Users can remove some of the less sophisticated types of ransomware from their personal computers by resetting the device back to factory settings. This often frees the device from ransomware, but also eliminates the files as well.

In many cases, users can remove ransomware from mobile devices by booting into safe mode. Different Android devices do this in different ways. In safe mode, users can then select which applications to remove. Restoring the device to factory settings also removes ransomware while wiping the device clean of all information.

How to Prevent Ransomware

First, you should approve all legitimate updates that your computer system requests. Experts blame the city governmentof Baltimore, Maryland, USA for ignoring suggested downloads of Microsoft security patches for two years.  The lack of updated protection allowed ransomware to invade their computer systems.
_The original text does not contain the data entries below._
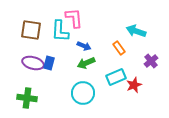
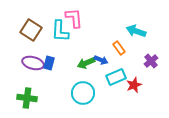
brown square: rotated 25 degrees clockwise
blue arrow: moved 17 px right, 14 px down
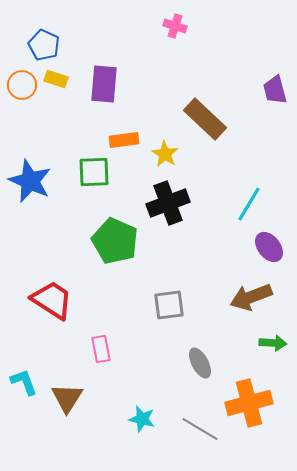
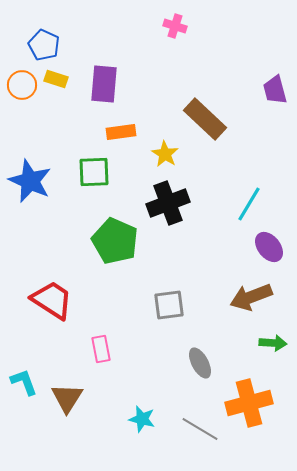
orange rectangle: moved 3 px left, 8 px up
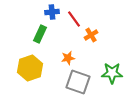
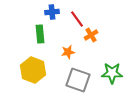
red line: moved 3 px right
green rectangle: rotated 30 degrees counterclockwise
orange star: moved 6 px up
yellow hexagon: moved 3 px right, 2 px down; rotated 20 degrees counterclockwise
gray square: moved 2 px up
Also, back up your files on a regular basis in systems unconnected to your device. Having a secure and separate file storage system leaves you free to restore your device on factory settings. Experts suggest that you not save passwords on your device. This opens access to far more dangerous areas than just your phone.

While some malware have found ways to infect systems directly, most can still be prevented by maintaining personal device discipline. Never download from non-trusted sources and do not open emails or texts from unknown sources.

Using device protection programs represents the most effective way to prevent infection, beyond maintaining personal device discipline.

NeuShield Sentinel

The NeuShield Sentinel represents the most effective way to protect your computer systems from ransomware attacks. It creates a mirror image of your system to lure the ransomware into attacking it rather than your systems and data. The Mirror Shielding function also creates Data Engrams that create modified data at different points in time. This allows full file restoration if the originals get compromised. The boot protection function protects against specific custom ransomware targeting that part of the system to block user access.

NeuShield Sentinel also protects cloud and hard drive access while providing one-click restoration to remove malware and restore function.

Ransomware represents the greatest threat to your vital systems and data. Just as with your brick and mortar assets, taking basic precautions and using a security system protects you much more effectively than waiting until the malefactors get inside to act.